On peut suivre cette transformation chez d’Holbach, dont les déclamations sur la vertu sont déjà bien loin de l’indifférence affectée d’Helvétius. D’une part, d’après d’Holbach, nous n’obéissons jamais qu’à l’intérêt, c’est-à-dire à la « gravitation de soi sur soi, » et ce que nous appelons l’obligation morale n’est que la nécessité d’être utile à soi-même par soi ou par autrui[1]. D’autre part, la vertu est essentiellement sympathique ; empruntant les termes de Leibniz, il la définit « l’art de se rendre heureux de la félicité des autres. » Dans la vertu, qui n’est autre chose que la sympathie, d’Holbach s’efforce de trouver le moyen terme entre les intérêts de l’individu et ceux de la collection, moyen terme qu’Helvétius avait cherché seulement dans la sanction légale. Il fait plus encore ; non seulement à ses yeux la vertu est sympathie, mais elle est, jusqu’à un certain point, indépendante de l’objet même avec lequel on sympathise ; non seulement, par l’acte vertueux, nous unissons notre bonheur à celui des autres, mais il semble que, dans cet acte même, nous trouvions une satisfaction sui generis et propre à nous.

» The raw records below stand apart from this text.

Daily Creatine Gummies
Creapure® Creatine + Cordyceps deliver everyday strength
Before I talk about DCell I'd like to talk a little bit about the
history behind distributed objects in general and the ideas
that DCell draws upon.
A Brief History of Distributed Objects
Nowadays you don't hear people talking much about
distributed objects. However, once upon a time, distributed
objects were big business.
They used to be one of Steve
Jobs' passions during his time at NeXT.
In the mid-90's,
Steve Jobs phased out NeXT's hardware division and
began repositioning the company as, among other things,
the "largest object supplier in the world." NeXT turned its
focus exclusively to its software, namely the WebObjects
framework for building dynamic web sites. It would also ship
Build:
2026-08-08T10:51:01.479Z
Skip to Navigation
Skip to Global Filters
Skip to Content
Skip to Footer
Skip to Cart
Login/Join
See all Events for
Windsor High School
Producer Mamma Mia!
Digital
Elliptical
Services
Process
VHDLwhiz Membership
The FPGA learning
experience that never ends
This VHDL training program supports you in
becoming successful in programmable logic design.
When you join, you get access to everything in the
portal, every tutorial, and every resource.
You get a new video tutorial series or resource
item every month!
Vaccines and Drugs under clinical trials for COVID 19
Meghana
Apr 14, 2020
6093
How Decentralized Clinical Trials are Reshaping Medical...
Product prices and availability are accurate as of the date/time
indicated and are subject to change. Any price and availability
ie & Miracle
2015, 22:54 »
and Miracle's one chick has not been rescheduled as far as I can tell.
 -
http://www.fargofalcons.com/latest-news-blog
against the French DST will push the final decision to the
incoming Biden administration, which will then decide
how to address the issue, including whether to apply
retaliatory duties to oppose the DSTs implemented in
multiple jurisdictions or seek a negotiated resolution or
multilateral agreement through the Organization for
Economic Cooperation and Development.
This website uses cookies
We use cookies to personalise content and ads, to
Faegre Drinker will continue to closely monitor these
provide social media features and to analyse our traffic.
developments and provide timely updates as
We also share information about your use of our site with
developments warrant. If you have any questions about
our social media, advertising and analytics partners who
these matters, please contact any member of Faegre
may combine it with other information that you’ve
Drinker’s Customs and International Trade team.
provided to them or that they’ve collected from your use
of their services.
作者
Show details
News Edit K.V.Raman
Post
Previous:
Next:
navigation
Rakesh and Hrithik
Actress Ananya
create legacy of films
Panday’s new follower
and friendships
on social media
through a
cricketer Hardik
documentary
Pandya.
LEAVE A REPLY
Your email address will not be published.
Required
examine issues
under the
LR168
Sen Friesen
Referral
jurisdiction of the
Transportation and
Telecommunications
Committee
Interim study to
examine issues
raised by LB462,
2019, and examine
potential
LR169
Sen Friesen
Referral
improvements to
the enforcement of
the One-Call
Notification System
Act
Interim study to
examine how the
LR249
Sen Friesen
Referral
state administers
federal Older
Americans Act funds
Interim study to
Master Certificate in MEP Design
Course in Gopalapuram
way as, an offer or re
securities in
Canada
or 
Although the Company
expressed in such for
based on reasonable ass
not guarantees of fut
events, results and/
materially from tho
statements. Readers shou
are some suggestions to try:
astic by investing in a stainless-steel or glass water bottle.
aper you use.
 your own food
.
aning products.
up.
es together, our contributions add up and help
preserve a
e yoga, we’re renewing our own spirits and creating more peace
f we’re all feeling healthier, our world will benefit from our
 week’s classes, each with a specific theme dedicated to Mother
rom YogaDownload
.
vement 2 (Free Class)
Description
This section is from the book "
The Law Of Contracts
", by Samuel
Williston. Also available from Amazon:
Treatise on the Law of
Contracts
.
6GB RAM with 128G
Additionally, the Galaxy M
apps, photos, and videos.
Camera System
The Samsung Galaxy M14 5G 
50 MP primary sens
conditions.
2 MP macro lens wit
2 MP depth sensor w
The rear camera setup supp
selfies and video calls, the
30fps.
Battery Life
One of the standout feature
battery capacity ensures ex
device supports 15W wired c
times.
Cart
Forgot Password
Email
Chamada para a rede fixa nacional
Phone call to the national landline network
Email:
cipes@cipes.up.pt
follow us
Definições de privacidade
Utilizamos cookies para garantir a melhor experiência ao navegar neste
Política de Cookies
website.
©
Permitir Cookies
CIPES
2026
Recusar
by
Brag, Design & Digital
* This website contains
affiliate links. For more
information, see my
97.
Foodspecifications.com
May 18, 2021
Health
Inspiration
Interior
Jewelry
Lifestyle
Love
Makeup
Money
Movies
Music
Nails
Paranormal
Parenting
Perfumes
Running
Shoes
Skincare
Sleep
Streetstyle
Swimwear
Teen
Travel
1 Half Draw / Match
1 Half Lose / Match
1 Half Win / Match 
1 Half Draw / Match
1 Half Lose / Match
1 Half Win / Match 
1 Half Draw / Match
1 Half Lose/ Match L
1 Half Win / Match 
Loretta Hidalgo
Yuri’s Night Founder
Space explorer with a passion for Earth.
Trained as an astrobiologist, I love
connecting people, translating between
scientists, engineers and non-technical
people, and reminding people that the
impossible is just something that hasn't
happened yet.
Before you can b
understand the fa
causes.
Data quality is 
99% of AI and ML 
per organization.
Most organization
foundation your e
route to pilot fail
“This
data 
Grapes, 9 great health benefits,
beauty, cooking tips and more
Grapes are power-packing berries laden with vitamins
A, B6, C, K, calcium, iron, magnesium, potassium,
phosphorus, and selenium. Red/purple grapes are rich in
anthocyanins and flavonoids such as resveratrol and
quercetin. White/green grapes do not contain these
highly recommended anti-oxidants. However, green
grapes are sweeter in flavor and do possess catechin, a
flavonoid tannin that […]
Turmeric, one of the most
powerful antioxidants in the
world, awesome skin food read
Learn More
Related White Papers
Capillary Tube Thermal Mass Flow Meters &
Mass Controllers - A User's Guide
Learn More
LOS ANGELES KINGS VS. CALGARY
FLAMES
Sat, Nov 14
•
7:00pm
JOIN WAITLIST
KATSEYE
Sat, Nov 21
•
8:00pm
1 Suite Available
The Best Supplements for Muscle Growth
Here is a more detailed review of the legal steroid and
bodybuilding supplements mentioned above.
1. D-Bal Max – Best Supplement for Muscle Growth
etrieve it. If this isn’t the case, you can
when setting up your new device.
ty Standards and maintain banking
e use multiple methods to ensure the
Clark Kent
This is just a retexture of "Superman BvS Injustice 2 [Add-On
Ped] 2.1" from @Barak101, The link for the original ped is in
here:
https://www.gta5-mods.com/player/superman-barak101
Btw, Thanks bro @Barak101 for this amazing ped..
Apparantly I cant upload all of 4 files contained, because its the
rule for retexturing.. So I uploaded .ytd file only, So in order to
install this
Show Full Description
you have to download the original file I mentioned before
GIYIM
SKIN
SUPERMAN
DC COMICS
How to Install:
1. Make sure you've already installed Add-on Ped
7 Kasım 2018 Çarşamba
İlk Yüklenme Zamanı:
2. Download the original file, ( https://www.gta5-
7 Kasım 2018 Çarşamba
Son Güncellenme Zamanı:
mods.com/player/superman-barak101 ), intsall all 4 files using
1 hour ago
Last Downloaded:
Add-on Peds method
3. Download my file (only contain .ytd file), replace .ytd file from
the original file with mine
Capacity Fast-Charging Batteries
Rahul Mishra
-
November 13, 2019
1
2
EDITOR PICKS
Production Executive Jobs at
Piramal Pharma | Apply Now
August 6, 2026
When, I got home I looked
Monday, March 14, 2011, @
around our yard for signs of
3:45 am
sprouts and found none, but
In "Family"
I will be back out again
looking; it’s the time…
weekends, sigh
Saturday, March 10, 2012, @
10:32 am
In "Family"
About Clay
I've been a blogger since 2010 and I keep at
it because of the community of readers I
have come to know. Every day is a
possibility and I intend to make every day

D’un côté nous profitons du bonheur de nos semblables, nous jouissons de leur estime, de leur affection ; d’un autre côté, nous nous créons à nous-mêmes un bonheur, nous méritons nous-mêmes notre

  1. Syst. de la nat., I, 10, p. 183. Syst. soc., p. 71. — D’Holbach est un des premiers qui aient prétendu fonder la morale sur la physiologie ou, comme il dit, Sur la médecine. « Si l’on consultait l’expérience au lieu du préjugé, la médecine fournirait à la morale la clef du cœur humain… Aidés de l’expérience, si nous connaissions les éléments qui font la base du tempérament d’un homme, ou du plus grand nombre des individus dont un peuple est composé, nous saurions ce qui leur convient, les lois qui leur sont nécessaires, les institutions qui leur sont utiles… La morale et la politique pourraient retirer du matérialisme des avantages que le dogme de la spiritualité ne leur fournira jamais et auxquels il les empêche même de songer. »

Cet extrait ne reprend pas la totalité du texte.